Task goal: Make an exact copy of the lines from the one holding "クッションだけではなく、滑り止めの役目を果たす捺印マ" through the last line of the material, and output nothing else.

Information given:
____________
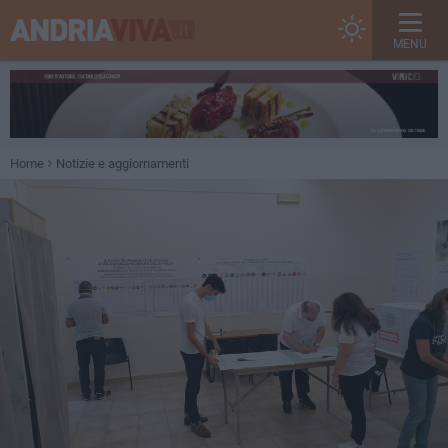
MENU
Home
Notizie e aggiornamenti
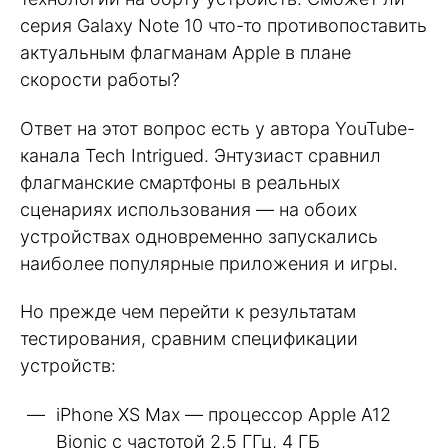
серия Galaxy Note 10 что-то противопоставить
актуальным флагманам Apple в плане
скорости работы?
Ответ на этот вопрос есть у автора YouTube-
канала Tech Intrigued. Энтузиаст сравнил
флагманские смартфоны в реальных
сценариях использования — на обоих
устройствах одновременно запускались
наиболее популярные приложения и игры.
Но прежде чем перейти к результатам
тестирования, сравним спецификации
устройств:
iPhone XS Max — процессор Apple A12
Bionic c частотой 2,5 ГГц, 4 ГБ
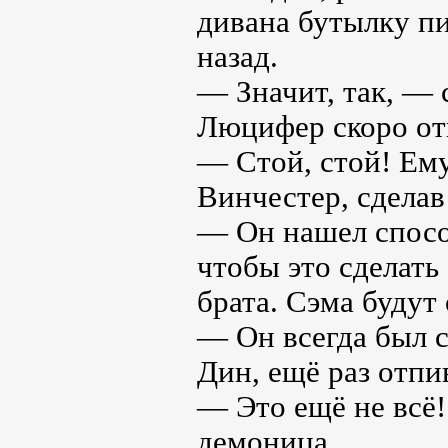
дивана бутылку пи
назад.
— Значит, так, —
Люцифер скоро от
— Стой, стой! Ему
Винчестер, сделав
— Он нашел способ
чтобы это сделать
брата. Сэма будут
— Он всегда был 
Дин, ещё раз отпи
— Это ещё не всё!
демоница.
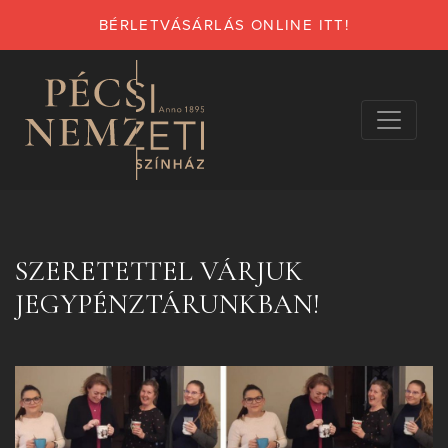
BÉRLETVÁSÁRLÁS ONLINE ITT!
SZERETETTEL VÁRJUK
JEGYPÉNZTÁRUNKBAN!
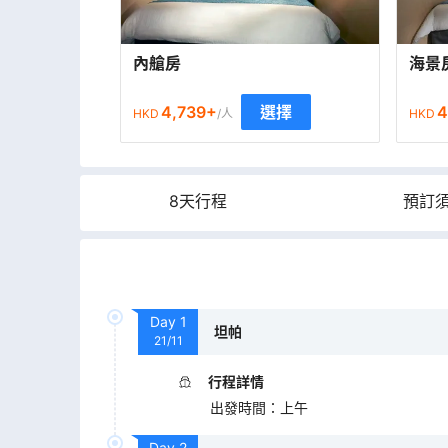
內艙房
海景
4,739
+
4
選擇
HKD
/人
HKD
8天行程
預訂
Day
1
坦帕
21/11
行程詳情
出發時間
：
上午
Day
2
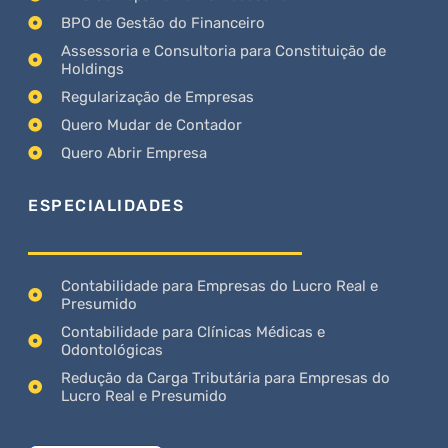
BPO de Gestão do Financeiro
Assessoria e Consultoria para Constituição de
Holdings
Regularização de Empresas
Quero Mudar de Contador
Quero Abrir Empresa
ESPECIALIDADES
Contabilidade para Empresas do Lucro Real e
Presumido
Contabilidade para Clínicas Médicas e
Odontológicas
Redução da Carga Tributária para Empresas do
Lucro Real e Presumido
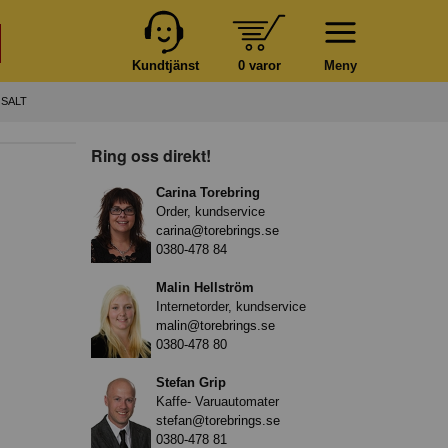
Kundtjänst
0 varor
Meny
 SALT
Ring oss direkt!
Carina Torebring
Order, kundservice
carina@torebrings.se
0380-478 84
Malin Hellström
Internetorder, kundservice
malin@torebrings.se
0380-478 80
Stefan Grip
Kaffe- Varuautomater
stefan@torebrings.se
0380-478 81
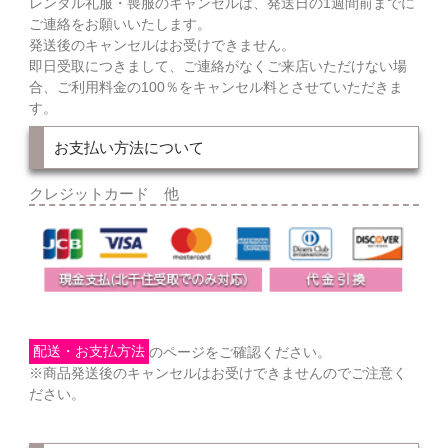
レンタル礼服・喪服のキャンセルは、発送日の1週間前までに
ご連絡をお願いいたします。
発送後のキャンセルはお受けできません。
即日受取につきまして、ご連絡がなくご来店いただけない場
合、ご利用料金の100％をキャンセル料とさせていただきま
す。
お支払い方法について
クレジットカード 他
配送・お支払方法
のページをご確認ください。
※商品発送後のキャンセルはお受けできませんのでご注意く
ださい。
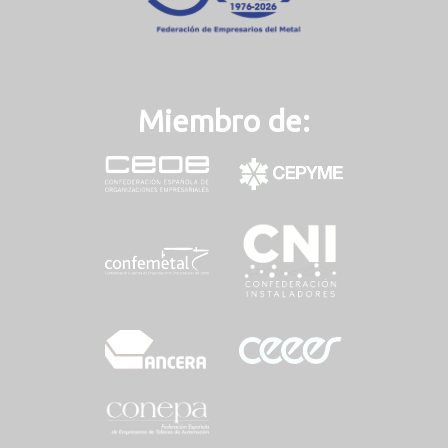
Miembro de:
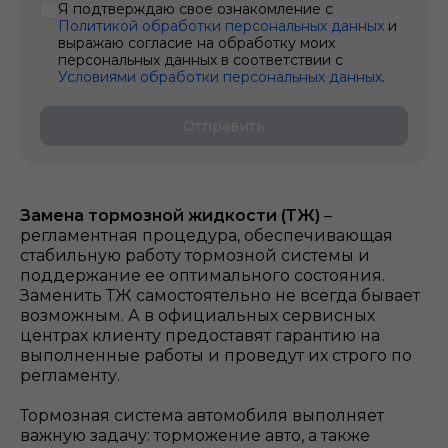
Я подтверждаю свое ознакомление с
Политикой обработки персональных данных
и
выражаю согласие на обработку моих
персональных данных в соответствии с
Условиями обработки персональных данных
.
Отправить
Замена тормозной жидкости (ТЖ)
–
регламентная процедура, обеспечивающая
стабильную работу тормозной системы и
поддержание ее оптимального состояния.
Заменить ТЖ самостоятельно не всегда бывает
возможным. А в официальных сервисных
центрах клиенту предоставят гарантию на
выполненные работы и проведут их строго по
регламенту.
Тормозная система автомобиля выполняет
важную задачу: торможение авто, а также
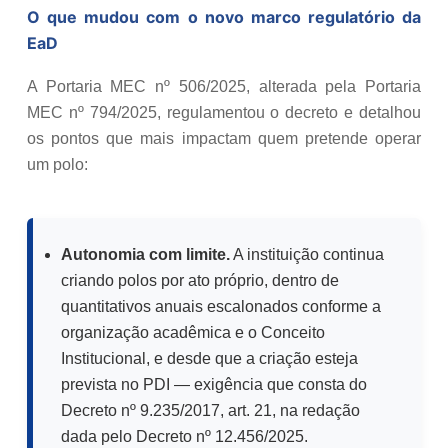
O que mudou com o novo marco regulatório da
EaD
A Portaria MEC nº 506/2025, alterada pela Portaria
MEC nº 794/2025, regulamentou o decreto e detalhou
os pontos que mais impactam quem pretende operar
um polo:
Autonomia com limite.
A instituição continua
criando polos por ato próprio, dentro de
quantitativos anuais escalonados conforme a
organização acadêmica e o Conceito
Institucional, e desde que a criação esteja
prevista no PDI — exigência que consta do
Decreto nº 9.235/2017, art. 21, na redação
dada pelo Decreto nº 12.456/2025.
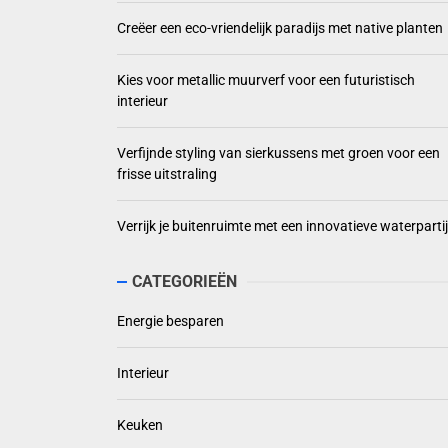
Creëer een eco-vriendelijk paradijs met native planten
Kies voor metallic muurverf voor een futuristisch
interieur
Verfijnde styling van sierkussens met groen voor een
frisse uitstraling
Verrijk je buitenruimte met een innovatieve waterpartij
CATEGORIEËN
Energie besparen
Interieur
Keuken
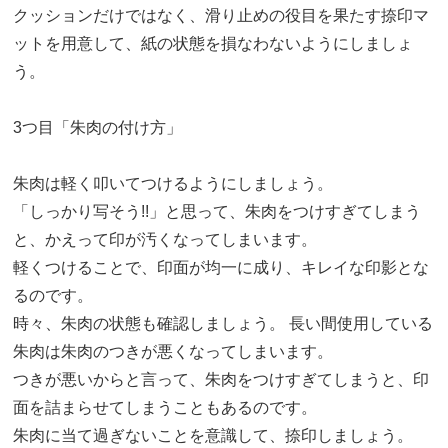
クッションだけではなく、滑り止めの役目を果たす捺印マ
ットを用意して、紙の状態を損なわないようにしましょ
う。
3つ目「朱肉の付け方」
朱肉は軽く叩いてつけるようにしましょう。
「しっかり写そう!!」と思って、朱肉をつけすぎてしまう
と、かえって印が汚くなってしまいます。
軽くつけることで、印面が均一に成り、キレイな印影とな
るのです。
時々、朱肉の状態も確認しましょう。 長い間使用している
朱肉は朱肉のつきが悪くなってしまいます。
つきが悪いからと言って、朱肉をつけすぎてしまうと、印
面を詰まらせてしまうこともあるのです。
朱肉に当て過ぎないことを意識して、捺印しましょう。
____________
Written response:
クッションだけではなく、滑り止めの役目を果たす捺印マ
ットを用意して、紙の状態を損なわないようにしましょ
う。
3つ目「朱肉の付け方」
朱肉は軽く叩いてつけるようにしましょう。
「しっかり写そう!!」と思って、朱肉をつけすぎてしまう
と、かえって印が汚くなってしまいます。
軽くつけることで、印面が均一に成り、キレイな印影とな
るのです。
時々、朱肉の状態も確認しましょう。 長い間使用している
朱肉は朱肉のつきが悪くなってしまいます。
つきが悪いからと言って、朱肉をつけすぎてしまうと、印
面を詰まらせてしまうこともあるのです。
朱肉に当て過ぎないことを意識して、捺印しましょう。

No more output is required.